What you have to do: Every line in the listing below from the one with "die ik op mijn" through the one with "mijn arm was" is to be reproduced exactly, both ends included; leave out the rest.

Materials provided:
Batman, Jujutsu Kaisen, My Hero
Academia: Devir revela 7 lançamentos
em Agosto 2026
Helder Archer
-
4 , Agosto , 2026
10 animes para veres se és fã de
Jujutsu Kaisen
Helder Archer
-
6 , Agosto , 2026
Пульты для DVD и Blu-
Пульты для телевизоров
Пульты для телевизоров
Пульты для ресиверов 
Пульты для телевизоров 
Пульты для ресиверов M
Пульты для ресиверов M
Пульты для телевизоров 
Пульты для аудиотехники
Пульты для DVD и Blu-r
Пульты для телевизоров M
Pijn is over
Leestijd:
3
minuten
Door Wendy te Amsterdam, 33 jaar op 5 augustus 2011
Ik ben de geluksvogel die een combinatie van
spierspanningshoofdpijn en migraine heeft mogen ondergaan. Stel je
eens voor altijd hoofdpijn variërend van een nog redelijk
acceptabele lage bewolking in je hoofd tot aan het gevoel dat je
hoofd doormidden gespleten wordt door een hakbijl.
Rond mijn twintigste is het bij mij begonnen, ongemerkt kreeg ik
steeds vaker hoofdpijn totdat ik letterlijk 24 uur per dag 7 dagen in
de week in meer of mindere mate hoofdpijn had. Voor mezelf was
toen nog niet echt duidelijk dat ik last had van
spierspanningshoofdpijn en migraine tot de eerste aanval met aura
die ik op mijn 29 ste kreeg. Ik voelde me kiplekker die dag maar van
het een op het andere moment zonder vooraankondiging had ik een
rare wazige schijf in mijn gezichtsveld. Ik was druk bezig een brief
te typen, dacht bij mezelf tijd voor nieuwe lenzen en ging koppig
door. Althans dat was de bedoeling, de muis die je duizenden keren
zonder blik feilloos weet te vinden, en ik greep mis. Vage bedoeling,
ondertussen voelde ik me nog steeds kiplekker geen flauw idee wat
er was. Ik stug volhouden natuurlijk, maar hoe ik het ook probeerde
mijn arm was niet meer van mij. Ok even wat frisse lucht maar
* * *
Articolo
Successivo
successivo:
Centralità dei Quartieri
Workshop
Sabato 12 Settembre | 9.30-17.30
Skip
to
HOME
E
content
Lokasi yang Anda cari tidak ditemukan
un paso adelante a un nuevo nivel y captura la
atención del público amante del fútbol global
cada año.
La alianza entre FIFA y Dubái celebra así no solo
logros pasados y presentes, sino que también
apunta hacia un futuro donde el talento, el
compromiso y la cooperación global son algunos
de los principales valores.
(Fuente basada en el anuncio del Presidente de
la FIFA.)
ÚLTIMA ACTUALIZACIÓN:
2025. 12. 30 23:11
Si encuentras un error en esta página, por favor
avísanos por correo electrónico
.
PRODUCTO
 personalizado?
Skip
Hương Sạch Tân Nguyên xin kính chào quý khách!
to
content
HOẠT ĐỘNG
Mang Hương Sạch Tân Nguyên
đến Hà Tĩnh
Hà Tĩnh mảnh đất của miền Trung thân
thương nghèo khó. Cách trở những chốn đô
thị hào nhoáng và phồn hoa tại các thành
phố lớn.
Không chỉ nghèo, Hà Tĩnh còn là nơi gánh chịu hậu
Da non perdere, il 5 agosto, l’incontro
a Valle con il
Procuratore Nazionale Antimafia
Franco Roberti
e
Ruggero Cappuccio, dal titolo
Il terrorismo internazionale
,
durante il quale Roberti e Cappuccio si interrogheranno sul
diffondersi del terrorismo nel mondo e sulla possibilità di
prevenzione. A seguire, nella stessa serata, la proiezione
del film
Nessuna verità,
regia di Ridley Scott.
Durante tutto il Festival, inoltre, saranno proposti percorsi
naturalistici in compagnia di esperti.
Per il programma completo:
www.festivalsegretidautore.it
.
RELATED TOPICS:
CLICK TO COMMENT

The completed task:
die ik op mijn 29 ste kreeg. Ik voelde me kiplekker die dag maar van
het een op het andere moment zonder vooraankondiging had ik een
rare wazige schijf in mijn gezichtsveld. Ik was druk bezig een brief
te typen, dacht bij mezelf tijd voor nieuwe lenzen en ging koppig
door. Althans dat was de bedoeling, de muis die je duizenden keren
zonder blik feilloos weet te vinden, en ik greep mis. Vage bedoeling,
ondertussen voelde ik me nog steeds kiplekker geen flauw idee wat
er was. Ik stug volhouden natuurlijk, maar hoe ik het ook probeerde
mijn arm was niet meer van mij. Ok even wat frisse lucht maar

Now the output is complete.